Climate change “has been a driving force in everything we do,” chimes in Fairfax vice mayor and Sustainable Fairfax voluneer Renee Goddard at the nonprofit’s office in downtown Fairfax.

Rather than eco-shame luxe Marin County residents, Sustainable Fairfax leads by example. As the organization was prepping for an upcoming rollout on a big transportation initiative to get people to leave their cars at home a couple days a week, Hammond and Collins took their bikes, and then public transportation, from Marin to Sacramento for a transportation conference. “We had to make a lot of connections,” says Hammond. “It was kind of a blast.”

Goddard ticks off the trip: “Bike, bus, BART, train, walk, run.”

The emphasis, says Goddard, is in getting people to take stock of the very small things they can do—simple things, such as which disposable coffee cups are compostable? It’s tricky.

“We are big on educating people to affect and mitigate impacts of the climate crisis,” says Goddard, “but we don’t take positions that alienate people. We are not here to advocate a politics. We advocate collaboration.”

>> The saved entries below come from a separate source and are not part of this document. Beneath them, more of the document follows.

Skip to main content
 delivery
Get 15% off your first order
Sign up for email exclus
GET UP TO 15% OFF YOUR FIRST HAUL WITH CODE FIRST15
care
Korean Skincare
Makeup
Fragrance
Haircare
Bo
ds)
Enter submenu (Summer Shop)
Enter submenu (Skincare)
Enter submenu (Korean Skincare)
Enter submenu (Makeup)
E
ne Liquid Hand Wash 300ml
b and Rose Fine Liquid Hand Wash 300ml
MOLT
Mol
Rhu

The stakes could not be any higher. “In the rocky future we have already made inevitable,” Naomi Klein wrote in last year’s This Changes Everything: Capitalism vs. the Climate, “an unshakable belief in the equal rights of all people, and a capacity for deep compassion, will be the only things standing between humanity and barbarism. Climate change, by putting us on a firm deadline, can serve as the catalyst for precisely this profound social and ecological transformation.”

Tom Gogola contributed to this story.